▸ **Supplied material**:
┌────────

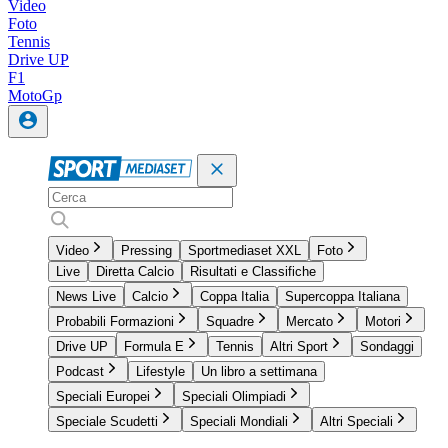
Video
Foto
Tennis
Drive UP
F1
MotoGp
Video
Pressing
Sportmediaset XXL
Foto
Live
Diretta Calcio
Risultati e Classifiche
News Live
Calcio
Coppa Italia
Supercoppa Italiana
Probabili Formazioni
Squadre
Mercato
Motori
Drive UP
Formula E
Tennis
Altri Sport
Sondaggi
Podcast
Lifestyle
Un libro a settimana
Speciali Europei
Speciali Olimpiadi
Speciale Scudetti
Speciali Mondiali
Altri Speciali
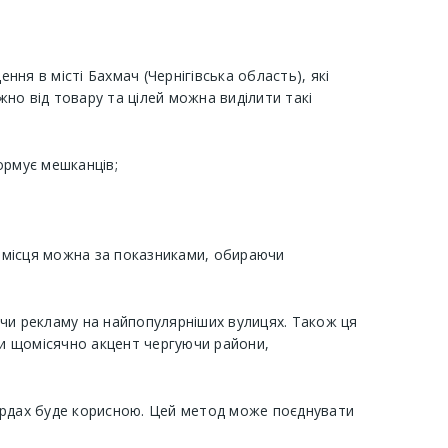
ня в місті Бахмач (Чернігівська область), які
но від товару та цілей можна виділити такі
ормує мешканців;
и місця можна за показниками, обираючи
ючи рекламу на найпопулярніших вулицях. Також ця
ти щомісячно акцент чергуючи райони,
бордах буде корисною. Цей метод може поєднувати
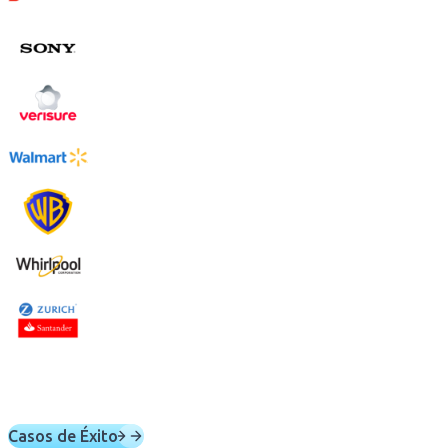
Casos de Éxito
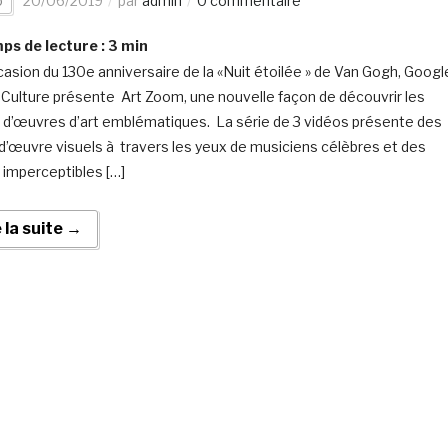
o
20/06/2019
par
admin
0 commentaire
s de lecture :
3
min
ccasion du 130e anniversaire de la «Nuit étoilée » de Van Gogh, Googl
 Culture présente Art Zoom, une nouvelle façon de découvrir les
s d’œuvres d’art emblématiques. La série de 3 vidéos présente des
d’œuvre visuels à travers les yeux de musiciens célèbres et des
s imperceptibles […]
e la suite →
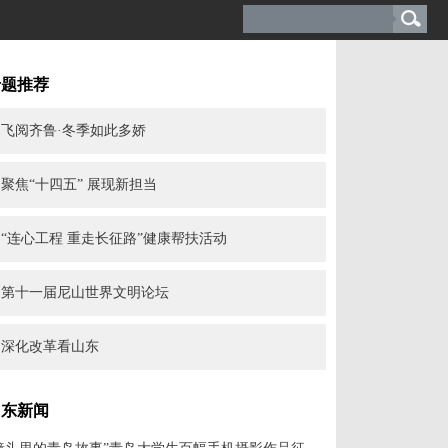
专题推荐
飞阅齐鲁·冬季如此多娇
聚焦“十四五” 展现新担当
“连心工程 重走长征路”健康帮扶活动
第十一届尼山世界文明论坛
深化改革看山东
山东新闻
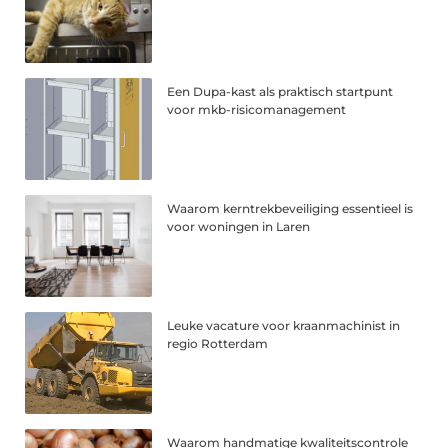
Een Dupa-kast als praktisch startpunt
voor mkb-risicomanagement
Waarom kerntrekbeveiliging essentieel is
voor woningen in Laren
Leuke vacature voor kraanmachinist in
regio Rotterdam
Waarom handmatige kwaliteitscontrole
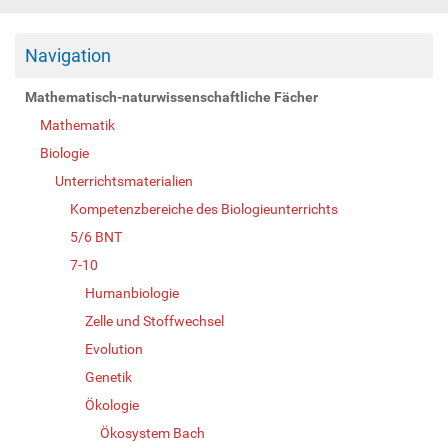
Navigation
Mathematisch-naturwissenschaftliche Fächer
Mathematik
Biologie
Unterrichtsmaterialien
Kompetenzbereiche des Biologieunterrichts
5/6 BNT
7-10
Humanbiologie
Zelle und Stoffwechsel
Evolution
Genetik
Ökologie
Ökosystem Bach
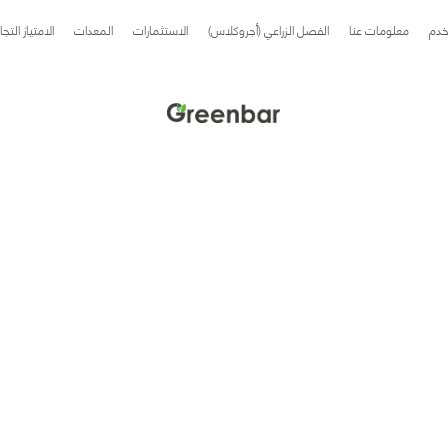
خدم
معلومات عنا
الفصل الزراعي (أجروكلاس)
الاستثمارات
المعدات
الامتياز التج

└────────

▸ **Problem statement**:
Leaving out the images, repeat the listing above exactly.

▸ **Solution to this task**:
Video
Foto
Tennis
Drive UP
F1
MotoGp
Video
Pressing
Sportmediaset XXL
Foto
Live
Diretta Calcio
Risultati e Classifiche
News Live
Calcio
Coppa Italia
Supercoppa Italiana
Probabili Formazioni
Squadre
Mercato
Motori
Drive UP
Formula E
Tennis
Altri Sport
Sondaggi
Podcast
Lifestyle
Un libro a settimana
Speciali Europei
Speciali Olimpiadi
Speciale Scudetti
Speciali Mondiali
Altri Speciali
ня в місті Бахмач (Чернігівська область), які
но від товару та цілей можна виділити такі
ормує мешканців;
и місця можна за показниками, обираючи
ючи рекламу на найпопулярніших вулицях. Також ця
ти щомісячно акцент чергуючи райони,
бордах буде корисною. Цей метод може поєднувати
Casos de Éxito
o
20/06/2019
par
admin
0 commentaire
s de lecture :
3
min
ccasion du 130e anniversaire de la «Nuit étoilée » de Van Gogh, Googl
 Culture présente Art Zoom, une nouvelle façon de découvrir les
s d’œuvres d’art emblématiques. La série de 3 vidéos présente des
d’œuvre visuels à travers les yeux de musiciens célèbres et des
s imperceptibles […]
e la suite →
专题推荐
飞阅齐鲁·冬季如此多娇
聚焦“十四五” 展现新担当
“连心工程 重走长征路”健康帮扶活动
第十一届尼山世界文明论坛
深化改革看山东
山东新闻
Een Dupa-kast als praktisch startpunt
voor mkb-risicomanagement
Waarom kerntrekbeveiliging essentieel is
voor woningen in Laren
Leuke vacature voor kraanmachinist in
regio Rotterdam
Waarom handmatige kwaliteitscontrole
Navigation
Mathematisch-naturwissenschaftliche Fächer
Mathematik
Biologie
Unterrichtsmaterialien
Kompetenzbereiche des Biologieunterrichts
5/6 BNT
7-10
Humanbiologie
Zelle und Stoffwechsel
Evolution
Genetik
Ökologie
Ökosystem Bach
خدم
معلومات عنا
الفصل الزراعي (أجروكلاس)
الاستثمارات
المعدات
الامتياز التج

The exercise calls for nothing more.